The results of the 5 ML techniques considering the complementary exam variables are shown in Fig 3B. All techniques presented G-means above 0.74, the maximum value being 0.77. The configuration considering only complementary exam variables presented predictive power superior to that achieved by configuration with the adoption of only interview variables, according to the U test (p-value < 0.001 for the three metrics).

Due to the high predictive effect of the NT-ProBNP variable, two other configurations were tested: 1) excluding the categorized NT-proBNP variable (only the variables remaining: QRS complex duration, heart rate variability, isolated right bundle branch block, quantitative PCR, corrected QT interval, low QRS complex voltage, heart rate, pathological Q wave, isolated right bundle branch block plus left anterior fascicular block, and pacemaker); 2) Keeping this variable exclusively (Fig 3C and 3D, respectively).

Configuration with variables from complementary exams excluding the categorized NT-proBNP

Excluding the categorized NT-proBNP variable (Fig 3C), the maximum observed G-mean was 0.66. The reduction observed between this configuration (Fig 3C) and the configuration with complementary exam variables (Fig 3B), according to the U test, shows that there is a significant difference (p-value < 0.002 for the three metrics), revealing a loss in prediction power with the withdrawal of NT-proBNP.

Configuration with only categorized NT-proBNP

The configuration with NT-proBNP exclusively (Fig 3D), revealed G-mean of up to 0.76 in all techniques, a value similar to the configuration with variables from complementary exams. There was no significant difference between these settings (p-value > 0.05 for the three metrics).
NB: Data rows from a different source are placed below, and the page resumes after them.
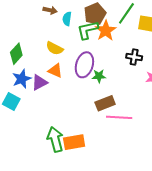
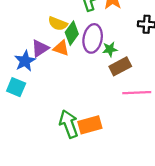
green diamond: (16, 54) -> (72, 33), moved
purple triangle: (39, 82) -> (40, 48), moved
brown rectangle: (105, 103) -> (120, 66), moved

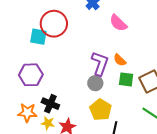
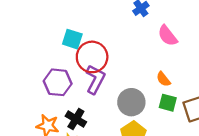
red circle: (54, 24) -> (92, 57), moved
purple L-shape: (100, 63) -> (95, 79), moved
gray circle: (95, 83) -> (131, 102), size x1.5

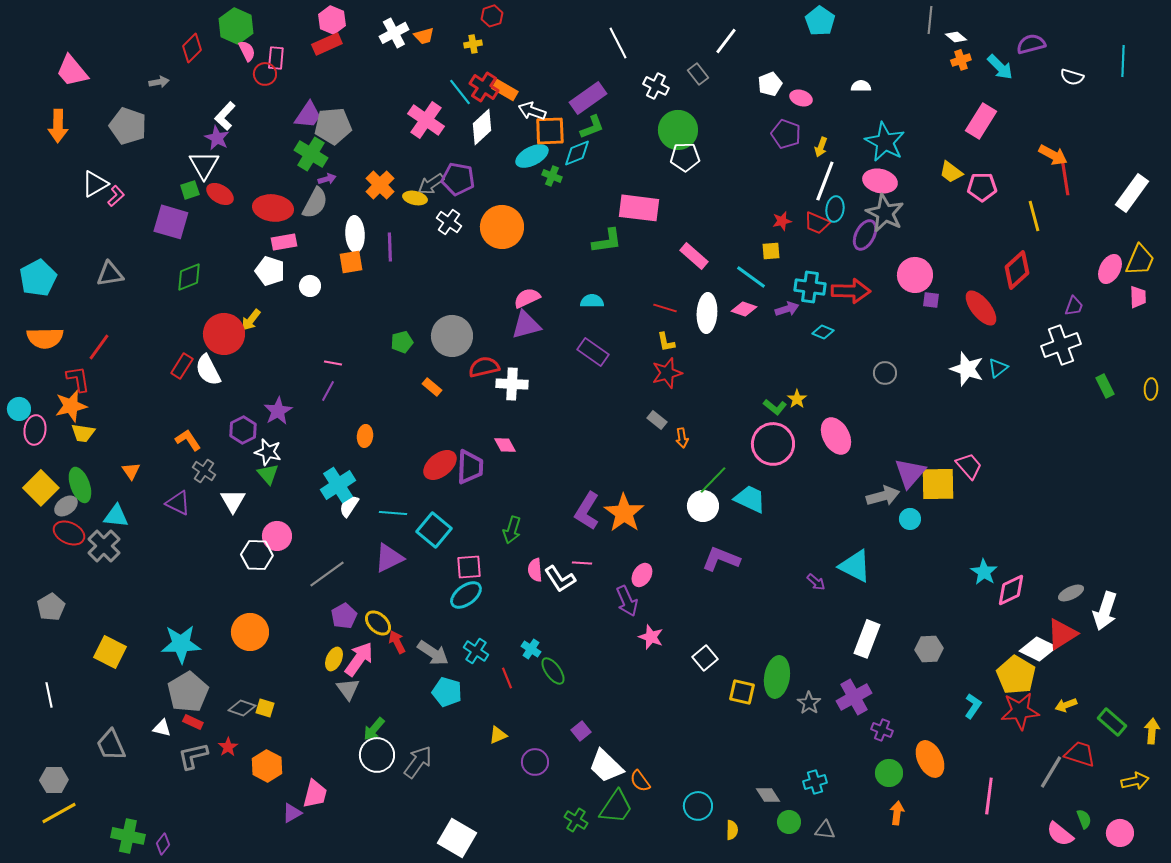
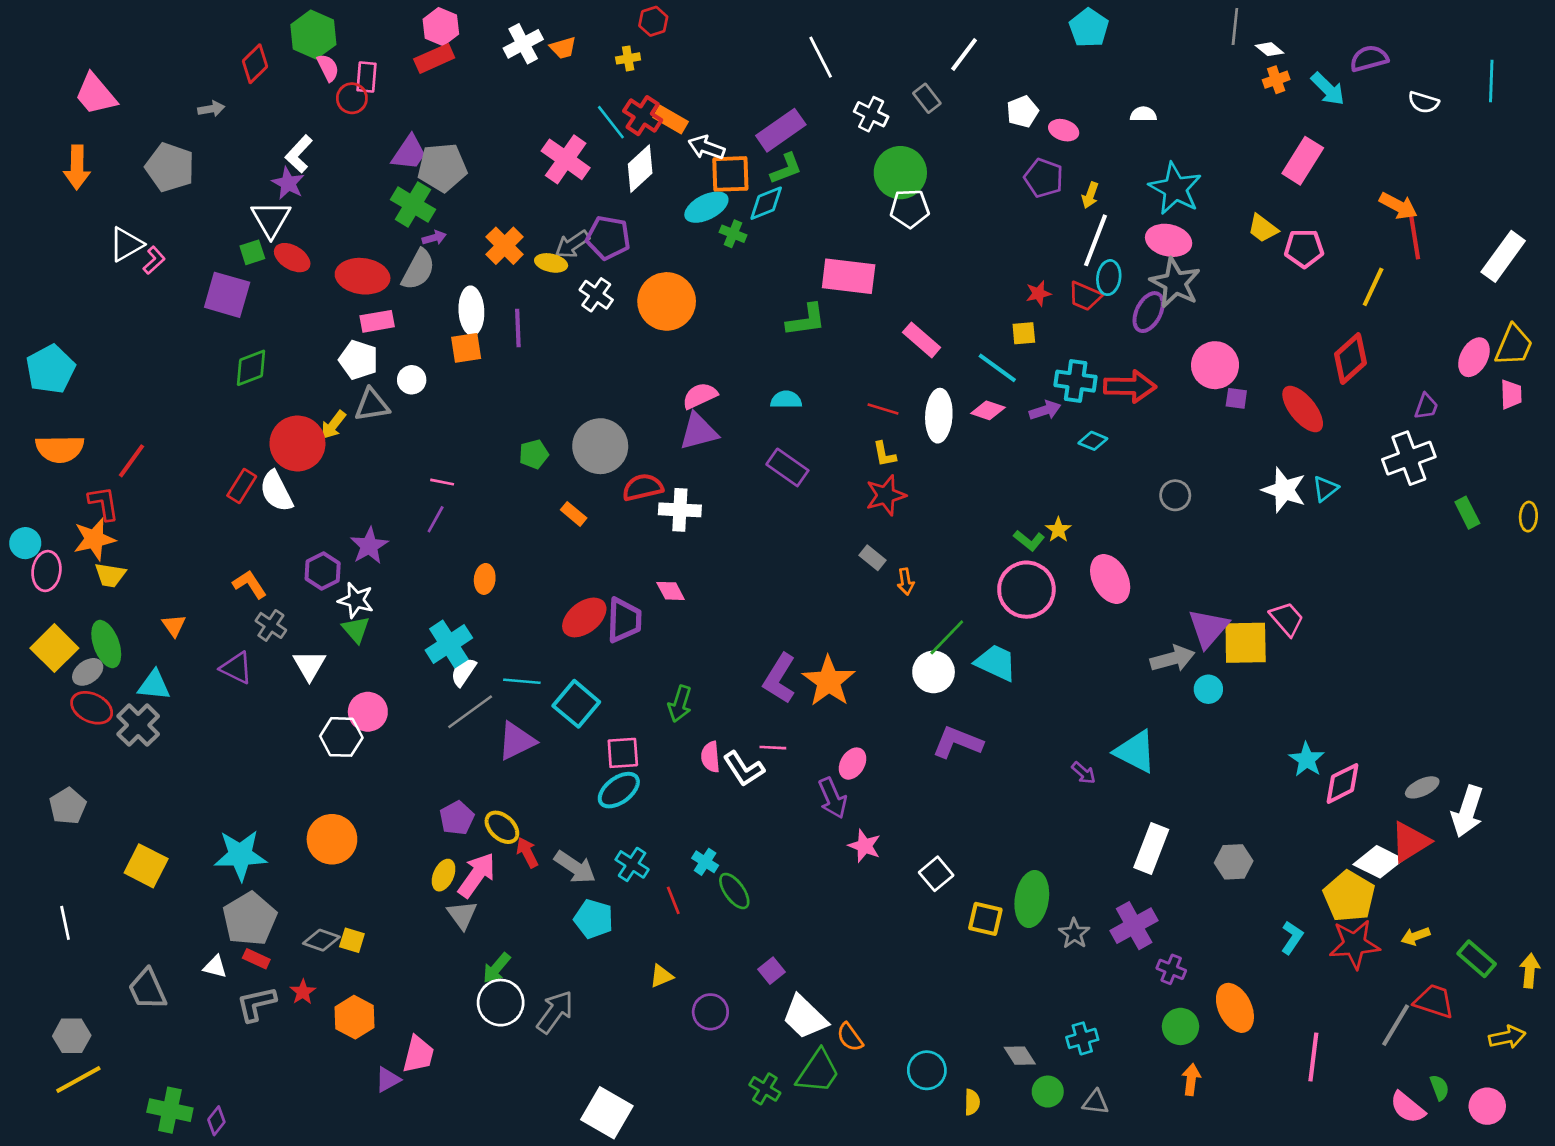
yellow line: (1034, 216) -> (1373, 287), turned 40
gray triangle: (110, 274) -> (372, 405), moved
gray line: (327, 574) -> (470, 712), moved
Configuration with interview and complementary exam variables

Using interview and complementary exam variables simultaneously, we tested whether there would be an improvement in the prediction of ML models. The results are shown in Fig 3E. Initially, the 20 most important predictor variables were included (10 from interviews and 10 from complementary exams) according to the Random Forests ranking. However, in the final model, 10 variables were kept: categorized NT-proBNP, QRS complex duration, heart rate variability, age, self-reported skin color, stair climbing, isolated right bundle branch block, quantitative PCR, corrected QT interval, and per capita income. In this configuration (Fig 3E), a G-mean of up to 0.75 was observed. In all techniques, no improvement in prediction was observed after using interview variables and complementary exams simultaneously (p-value > 0.05 for the three metrics). Configuration with only complementary exam variables (Fig 3B) had similar predictive power to the configuration with complementary exam and interview variables (Fig 3E).

Discussion

This study described how ML was able to predict death over a 2-year period in patients with CD, using different techniques and different configurations of predictive models. In general, the prediction of death from CD presented a G-mean value between 0.59 and 0.77, varying according to the techniques and configurations. The five techniques of ML adopted showed approximately similar values, not being possible to identify superiority of a technique in relation to the others. In the configuration using only variables from the interview, the different techniques revealed relatively modest values, with a maximum G-mean of 0.64. Configuration using only variables from complementary exams revealed a G-mean of up to 0.77. In this configuration, the role of NT-proBNP was evident (Fig 4), showing more than twice the importance observed for the other variables in the model. This finding was confirmed when observing the configuration using only NT-proBNP, where it was observed that this single variable reached a G-mean of 0.76. The configuration of interview variables and complementary exams simultaneously reached a G-mean of up to 0.75. Thus, the three configurations that considered NT-proBNP (variables from complementary exams, only with NT-proBNP, and from interview and complementary exams simultaneously) had similar and superior predictive power to the two configurations (interview and complementary exam variables excluding the NT-proBNP) that did not consider NT-proBNP. The role of this variable in the prediction of death is confirmed by verifying the similarity of the predictive power of the configuration that exclusively adopted this single variable with the predictive power of other more complex configurations.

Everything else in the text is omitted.